::: Task data

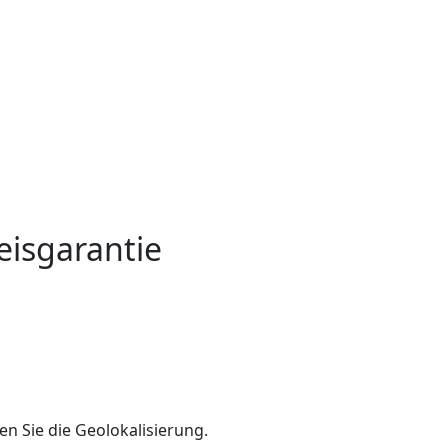
eisgarantie
en Sie die Geolokalisierung.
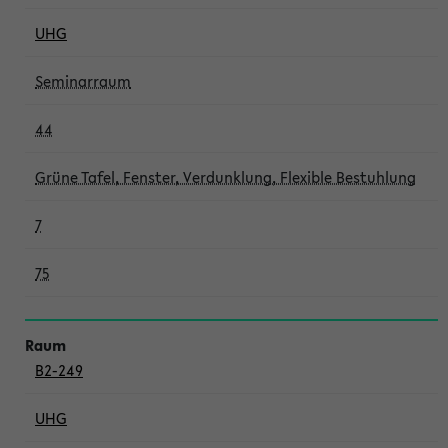
UHG
Seminarraum
44
Grüne Tafel, Fenster, Verdunklung, Flexible Bestuhlung
7
75
B2-249
UHG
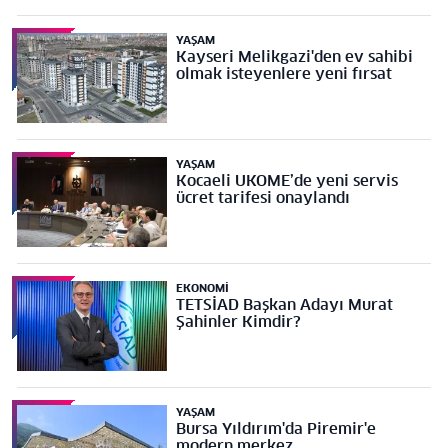
YAŞAM
Kayseri Melikgazi'den ev sahibi
olmak isteyenlere yeni fırsat
YAŞAM
Kocaeli UKOME’de yeni servis
ücret tarifesi onaylandı
EKONOMI
TETSİAD Başkan Adayı Murat
Şahinler Kimdir?
YAŞAM
Bursa Yıldırım'da Piremir'e
modern merkez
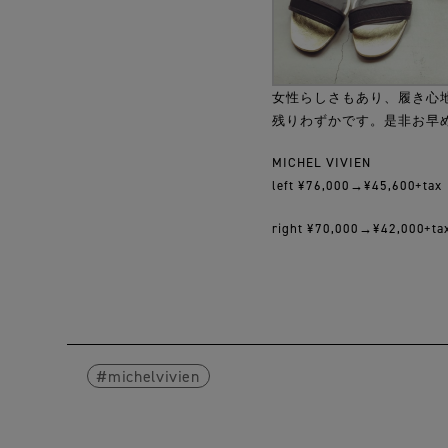
女性らしさもあり、履き心
残りわずかです。是非お早
MICHEL VIVIEN
left ¥76,000→¥45,600+tax
right ¥70,000→¥42,000+ta
michelvivien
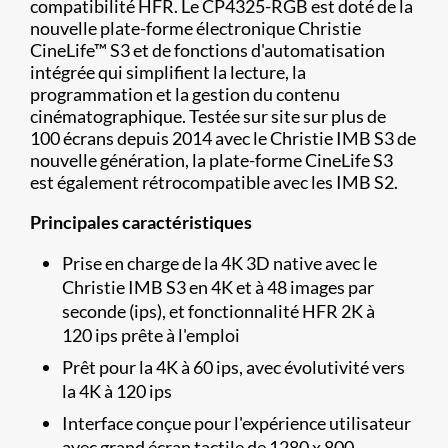
compatibilité HFR. Le CP4325-RGB est doté de la
nouvelle plate-forme électronique Christie
CineLife™ S3 et de fonctions d'automatisation
intégrée qui simplifient la lecture, la
programmation et la gestion du contenu
cinématographique. Testée sur site sur plus de
100 écrans depuis 2014 avec le Christie IMB S3 de
nouvelle génération, la plate-forme CineLife S3
est également rétrocompatible avec les IMB S2.
Principales caractéristiques
Prise en charge de la 4K 3D native avec le
Christie IMB S3 en 4K et à 48 images par
seconde (ips), et fonctionnalité HFR 2K à
120 ips prête à l'emploi
Prêt pour la 4K à 60 ips, avec évolutivité vers
la 4K à 120 ips
Interface conçue pour l'expérience utilisateur
avec grand écran tactile de 1280 x 800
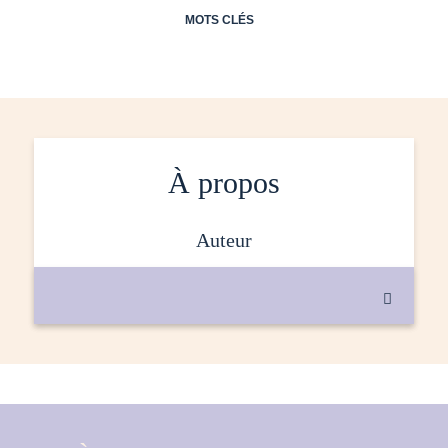
MOTS CLÉS
À propos
auteur

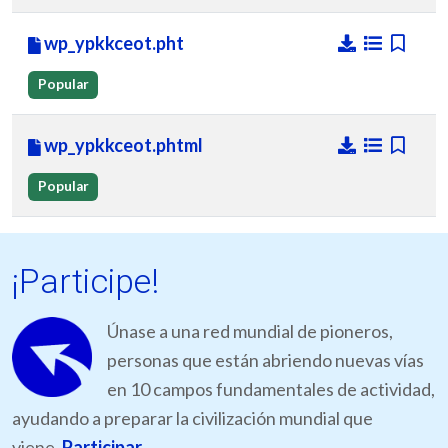
wp_ypkkceot.pht
Popular
wp_ypkkceot.phtml
Popular
¡Participe!
Únase a una red mundial de pioneros,
personas que están abriendo nuevas vías
en 10 campos fundamentales de actividad,
ayudando a preparar la civilización mundial que
viene.
Participar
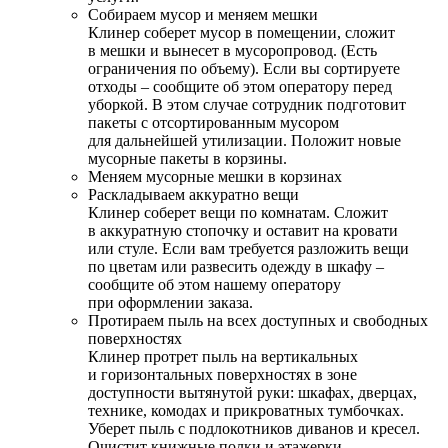
Собираем мусор и меняем мешки
Клинер соберет мусор в помещении, сложит
в мешки и вынесет в мусоропровод. (Есть
ограничения по объему). Если вы сортируете
отходы – сообщите об этом оператору перед
уборкой. В этом случае сотрудник подготовит
пакеты с отсортированным мусором
для дальнейшей утилизации. Положит новые
мусорные пакеты в корзины.
Меняем мусорные мешки в корзинах
Раскладываем аккуратно вещи
Клинер соберет вещи по комнатам. Сложит
в аккуратную стопочку и оставит на кровати
или стуле. Если вам требуется разложить вещи
по цветам или развесить одежду в шкафу –
сообщите об этом нашему оператору
при оформлении заказа.
Протираем пыль на всех доступных и свободных
поверхностях
Клинер протрет пыль на вертикальных
и горизонтальных поверхностях в зоне
доступности вытянутой руки: шкафах, дверцах,
технике, комодах и прикроватных тумбочках.
Уберет пыль с подлокотников диванов и кресел.
Очистит книжные полки и этажерки.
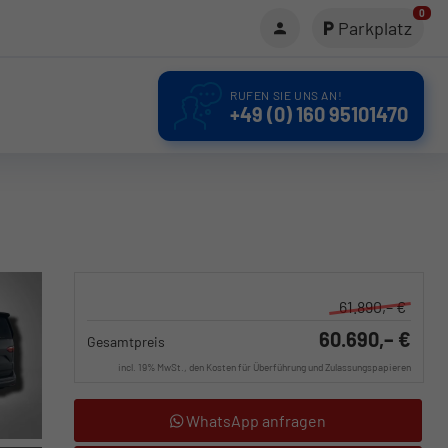
0
Parkplatz
RUFEN SIE UNS AN!
+49 (0) 160 95101470
61.890,– €
60.690,– €
Gesamtpreis
incl. 19% MwSt., den Kosten für Überführung und Zulassungspapieren
WhatsApp anfragen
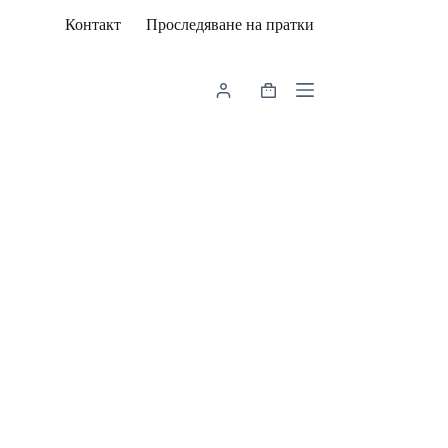
Контакт
Проследяване на пратки
Shopping
cart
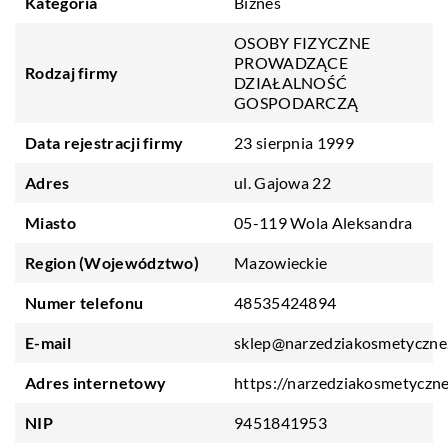
Kategoria
Biznes
OSOBY FIZYCZNE
PROWADZĄCE
Rodzaj firmy
DZIAŁALNOŚĆ
GOSPODARCZĄ
Data rejestracji firmy
23 sierpnia 1999
Adres
ul. Gajowa 22
Miasto
05-119 Wola Aleksandra
Region (Województwo)
Mazowieckie
Numer telefonu
48535424894
E-mail
sklep@narzedziakosmetyczne.
Adres internetowy
https://narzedziakosmetyczne
NIP
9451841953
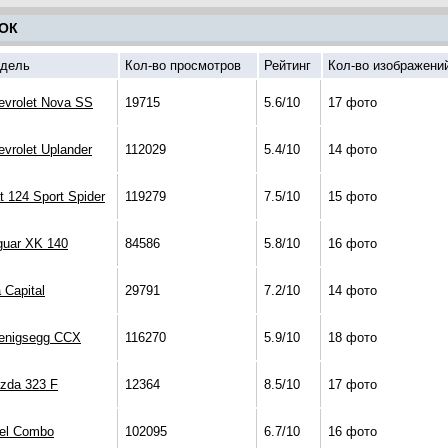
ОК
дель
Кол-во просмотров
Рейтинг
Кол-во изображени
evrolet Nova SS
19715
5.6/10
17 фото
evrolet Uplander
112029
5.4/10
14 фото
t 124 Sport Spider
119279
7.5/10
15 фото
guar XK 140
84586
5.8/10
16 фото
 Capital
29791
7.2/10
14 фото
enigsegg CCX
116270
5.9/10
18 фото
zda 323 F
12364
8.5/10
17 фото
el Combo
102095
6.7/10
16 фото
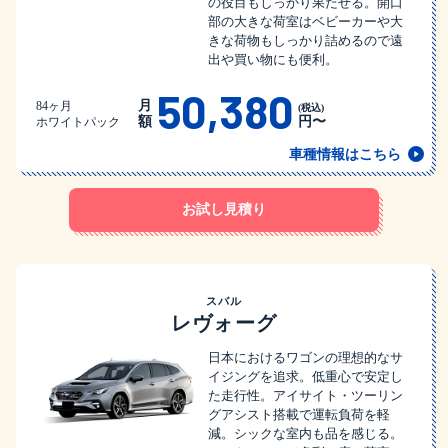
の役目もしっかり果たせる。開口
部の大きな荷室はベビーカーや大
きな荷物もしっかり詰めるので遠
出や買い物にも便利。
50,380
月
84ヶ月
(税込)
額
円〜
ホワイトパック
車種情報はこちら
お試し見積り
スバル
レヴォーグ
日本におけるワゴンの理想的なサ
イジングを追求。低重心で安定し
た走行性。アイサイト・ツーリン
グアシスト搭載で運転負荷を軽
減。シックな室内も品を感じる。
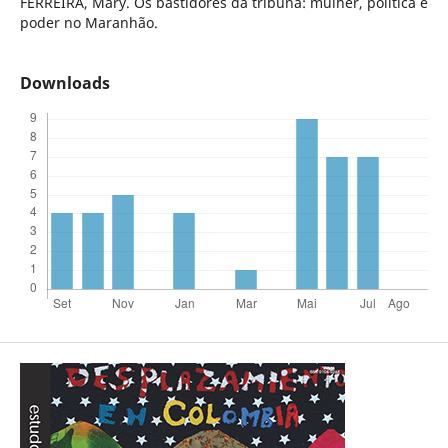
FERREIRA, Mary. Os bastidores da tribuna: mulher, política e
poder no Maranhão.
Downloads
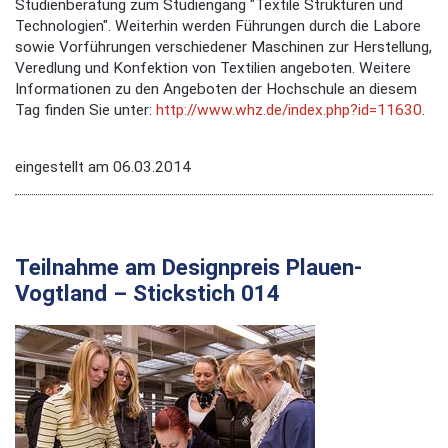
Studienberatung zum Studiengang "Textile Strukturen und
Technologien". Weiterhin werden Führungen durch die Labore
sowie Vorführungen verschiedener Maschinen zur Herstellung,
Veredlung und Konfektion von Textilien angeboten. Weitere
Informationen zu den Angeboten der Hochschule an diesem
Tag finden Sie unter:
http://www.whz.de/index.php?id=11630
.
eingestellt am 06.03.2014
Teilnahme am Designpreis Plauen-
Vogtland – Stickstich 014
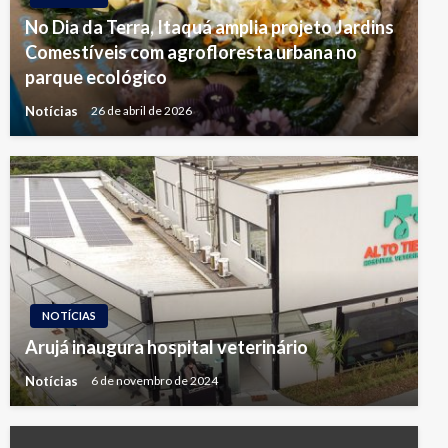
No Dia da Terra, Itaquá amplia projeto Jardins
Comestíveis com agrofloresta urbana no
parque ecológico
Notícias
26 de abril de 2026
NOTÍCIAS
Arujá inaugura hospital veterinário
Notícias
6 de novembro de 2024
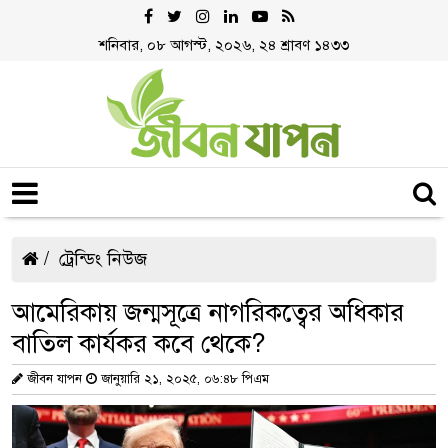
শনিবার, ০৮ আগস্ট, ২০২৬, ২৪ শ্রাবণ ১৪৩৩
ট্রেন্ডিং নিউজ
আমেরিকায় জন্মসূত্রে নাগরিকত্বের অধিকার
বাতিল কার্যকর কবে থেকে?
জীবন যাপন
জানুয়ারি ২১, ২০২৫, ০৬:৪৮ পিএম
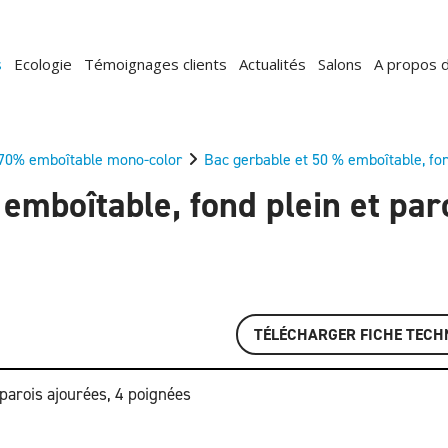
s
Ecologie
Témoignages clients
Actualités
Salons
A propos 
70% emboîtable mono-color
Bac gerbable et 50 % emboîtable, fon
emboîtable, fond plein et par
TÉLÉCHARGER FICHE TECH
parois ajourées, 4 poignées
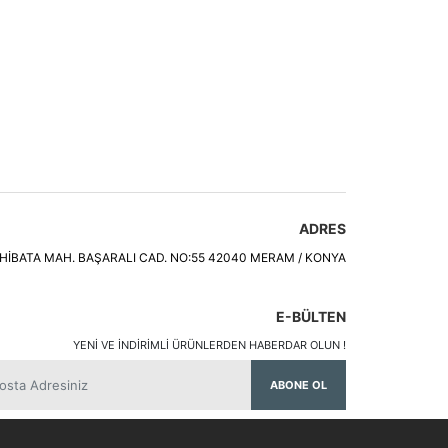
ADRES
HİBATA MAH. BAŞARALI CAD. NO:55 42040 MERAM / KONYA
E-BÜLTEN
YENI VE INDIRIMLI ÜRÜNLERDEN HABERDAR OLUN !
ABONE OL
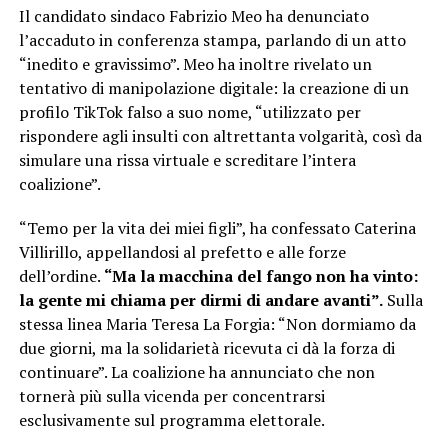
Il candidato sindaco Fabrizio Meo ha denunciato
l’accaduto in conferenza stampa, parlando di un atto
“inedito e gravissimo”. Meo ha inoltre rivelato un
tentativo di manipolazione digitale: la creazione di un
profilo TikTok falso a suo nome, “utilizzato per
rispondere agli insulti con altrettanta volgarità, così da
simulare una rissa virtuale e screditare l’intera
coalizione”.
“Temo per la vita dei miei figli”, ha confessato Caterina
Villirillo, appellandosi al prefetto e alle forze
dell’ordine.
“Ma la macchina del fango non ha vinto:
la gente mi chiama per dirmi di andare avanti”.
Sulla
stessa linea Maria Teresa La Forgia: “Non dormiamo da
due giorni, ma la solidarietà ricevuta ci dà la forza di
continuare”. La coalizione ha annunciato che non
tornerà più sulla vicenda per concentrarsi
esclusivamente sul programma elettorale.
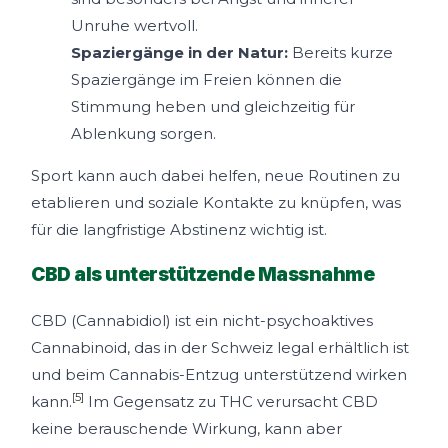
Unruhe wertvoll.
Spaziergänge in der Natur:
Bereits kurze
Spaziergänge im Freien können die
Stimmung heben und gleichzeitig für
Ablenkung sorgen.
Sport kann auch dabei helfen, neue Routinen zu
etablieren und soziale Kontakte zu knüpfen, was
für die langfristige Abstinenz wichtig ist.
CBD als unterstützende Massnahme
CBD (Cannabidiol) ist ein nicht-psychoaktives
Cannabinoid, das in der Schweiz legal erhältlich ist
und beim Cannabis-Entzug unterstützend wirken
[5]
kann.
Im Gegensatz zu THC verursacht CBD
keine berauschende Wirkung, kann aber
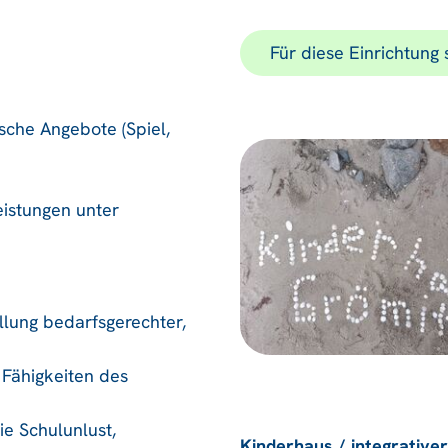
Für diese Einrichtung
ische Angebote (Spiel,
eistungen unter
llung bedarfsgerechter,
 Fähigkeiten des
e Schulunlust,
Kinderhaus / integrative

::::::

An exact copy of the whole listing is required, minus the pictures.

eisgarantie
en Sie die Geolokalisierung.
UHG
Seminarraum
44
Grüne Tafel, Fenster, Verdunklung, Flexible Bestuhlung
7
75
B2-249
UHG
YAŞAM
Kayseri Melikgazi'den ev sahibi
olmak isteyenlere yeni fırsat
YAŞAM
Kocaeli UKOME’de yeni servis
ücret tarifesi onaylandı
EKONOMI
TETSİAD Başkan Adayı Murat
Şahinler Kimdir?
YAŞAM
Bursa Yıldırım'da Piremir'e
modern merkez
女性らしさもあり、履き心
残りわずかです。是非お早
MICHEL VIVIEN
left ¥76,000→¥45,600+tax
right ¥70,000→¥42,000+ta
michelvivien
compatibilité HFR. Le CP4325-RGB est doté de la
nouvelle plate-forme électronique Christie
CineLife™ S3 et de fonctions d'automatisation
intégrée qui simplifient la lecture, la
programmation et la gestion du contenu
cinématographique. Testée sur site sur plus de
100 écrans depuis 2014 avec le Christie IMB S3 de
nouvelle génération, la plate-forme CineLife S3
est également rétrocompatible avec les IMB S2.
Principales caractéristiques
Prise en charge de la 4K 3D native avec le
Christie IMB S3 en 4K et à 48 images par
seconde (ips), et fonctionnalité HFR 2K à
120 ips prête à l'emploi
Prêt pour la 4K à 60 ips, avec évolutivité vers
la 4K à 120 ips
Interface conçue pour l'expérience utilisateur
avec grand écran tactile de 1280 x 800
MOTS CLÉS
À propos
auteur

wp_ypkkceot.pht
Popular
wp_ypkkceot.phtml
Popular
¡Participe!
Únase a una red mundial de pioneros,
personas que están abriendo nuevas vías
en 10 campos fundamentales de actividad,
ayudando a preparar la civilización mundial que
viene.
Participar
Собираем мусор и меняем мешки
Клинер соберет мусор в помещении, сложит
в мешки и вынесет в мусоропровод. (Есть
ограничения по объему). Если вы сортируете
отходы – сообщите об этом оператору перед
уборкой. В этом случае сотрудник подготовит
пакеты с отсортированным мусором
для дальнейшей утилизации. Положит новые
мусорные пакеты в корзины.
Меняем мусорные мешки в корзинах
Раскладываем аккуратно вещи
Клинер соберет вещи по комнатам. Сложит
в аккуратную стопочку и оставит на кровати
или стуле. Если вам требуется разложить вещи
по цветам или развесить одежду в шкафу –
сообщите об этом нашему оператору
при оформлении заказа.
Протираем пыль на всех доступных и свободных
поверхностях
Клинер протрет пыль на вертикальных
и горизонтальных поверхностях в зоне
доступности вытянутой руки: шкафах, дверцах,
технике, комодах и прикроватных тумбочках.
Уберет пыль с подлокотников диванов и кресел.
Очистит книжные полки и этажерки.
0
Parkplatz
RUFEN SIE UNS AN!
+49 (0) 160 95101470
61.890,– €
60.690,– €
Gesamtpreis
incl. 19% MwSt., den Kosten für Überführung und Zulassungspapieren
WhatsApp anfragen
Контакт
Проследяване на пратки
Shopping
cart
Kategoria
Biznes
OSOBY FIZYCZNE
PROWADZĄCE
Rodzaj firmy
DZIAŁALNOŚĆ
GOSPODARCZĄ
Data rejestracji firmy
23 sierpnia 1999
Adres
ul. Gajowa 22
Miasto
05-119 Wola Aleksandra
Region (Województwo)
Mazowieckie
Numer telefonu
48535424894
E-mail
sklep@narzedziakosmetyczne.
Adres internetowy
https://narzedziakosmetyczne
NIP
9451841953
ОК
дель
Кол-во просмотров
Рейтинг
Кол-во изображени
evrolet Nova SS
19715
5.6/10
17 фото
evrolet Uplander
112029
5.4/10
14 фото
t 124 Sport Spider
119279
7.5/10
15 фото
guar XK 140
84586
5.8/10
16 фото
 Capital
29791
7.2/10
14 фото
enigsegg CCX
116270
5.9/10
18 фото
zda 323 F
12364
8.5/10
17 фото
el Combo
102095
6.7/10
16 фото
の役目もしっかり果たせる。開口
部の大きな荷室はベビーカーや大
きな荷物もしっかり詰めるので遠
出や買い物にも便利。
50,380
月
84ヶ月
(税込)
額
円〜
ホワイトパック
車種情報はこちら
お試し見積り
スバル
レヴォーグ
日本におけるワゴンの理想的なサ
イジングを追求。低重心で安定し
た走行性。アイサイト・ツーリン
グアシスト搭載で運転負荷を軽
減。シックな室内も品を感じる。
FERREIRA, Mary. Os bastidores da tribuna: mulher, política e
poder no Maranhão.
Downloads
Studienberatung zum Studiengang "Textile Strukturen und
Technologien". Weiterhin werden Führungen durch die Labore
sowie Vorführungen verschiedener Maschinen zur Herstellung,
Veredlung und Konfektion von Textilien angeboten. Weitere
Informationen zu den Angeboten der Hochschule an diesem
Tag finden Sie unter:
http://www.whz.de/index.php?id=11630
.
eingestellt am 06.03.2014
Teilnahme am Designpreis Plauen-
Vogtland – Stickstich 014
No Dia da Terra, Itaquá amplia projeto Jardins
Comestíveis com agrofloresta urbana no
parque ecológico
Notícias
26 de abril de 2026
NOTÍCIAS
Arujá inaugura hospital veterinário
Notícias
6 de novembro de 2024
শনিবার, ০৮ আগস্ট, ২০২৬, ২৪ শ্রাবণ ১৪৩৩
ট্রেন্ডিং নিউজ
আমেরিকায় জন্মসূত্রে নাগরিকত্বের অধিকার
বাতিল কার্যকর কবে থেকে?
জীবন যাপন
জানুয়ারি ২১, ২০২৫, ০৬:৪৮ পিএম
s
Ecologie
Témoignages clients
Actualités
Salons
A propos 
70% emboîtable mono-color
Bac gerbable et 50 % emboîtable, fon
emboîtable, fond plein et par
TÉLÉCHARGER FICHE TECH
parois ajourées, 4 poignées
ADRES
HİBATA MAH. BAŞARALI CAD. NO:55 42040 MERAM / KONYA
E-BÜLTEN
YENI VE INDIRIMLI ÜRÜNLERDEN HABERDAR OLUN !
ABONE OL
Il candidato sindaco Fabrizio Meo ha denunciato
l’accaduto in conferenza stampa, parlando di un atto
“inedito e gravissimo”. Meo ha inoltre rivelato un
tentativo di manipolazione digitale: la creazione di un
profilo TikTok falso a suo nome, “utilizzato per
rispondere agli insulti con altrettanta volgarità, così da
simulare una rissa virtuale e screditare l’intera
coalizione”.
“Temo per la vita dei miei figli”, ha confessato Caterina
Villirillo, appellandosi al prefetto e alle forze
dell’ordine.
“Ma la macchina del fango non ha vinto:
la gente mi chiama per dirmi di andare avanti”.
Sulla
stessa linea Maria Teresa La Forgia: “Non dormiamo da
due giorni, ma la solidarietà ricevuta ci dà la forza di
continuare”. La coalizione ha annunciato che non
tornerà più sulla vicenda per concentrarsi
esclusivamente sul programma elettorale.
Unruhe wertvoll.
Spaziergänge in der Natur:
Bereits kurze
Spaziergänge im Freien können die
Stimmung heben und gleichzeitig für
Ablenkung sorgen.
Sport kann auch dabei helfen, neue Routinen zu
etablieren und soziale Kontakte zu knüpfen, was
für die langfristige Abstinenz wichtig ist.
CBD als unterstützende Massnahme
CBD (Cannabidiol) ist ein nicht-psychoaktives
Cannabinoid, das in der Schweiz legal erhältlich ist
und beim Cannabis-Entzug unterstützend wirken
[5]
kann.
Im Gegensatz zu THC verursacht CBD
keine berauschende Wirkung, kann aber
Für diese Einrichtung
ische Angebote (Spiel,
eistungen unter
llung bedarfsgerechter,
 Fähigkeiten des
e Schulunlust,
Kinderhaus / integrative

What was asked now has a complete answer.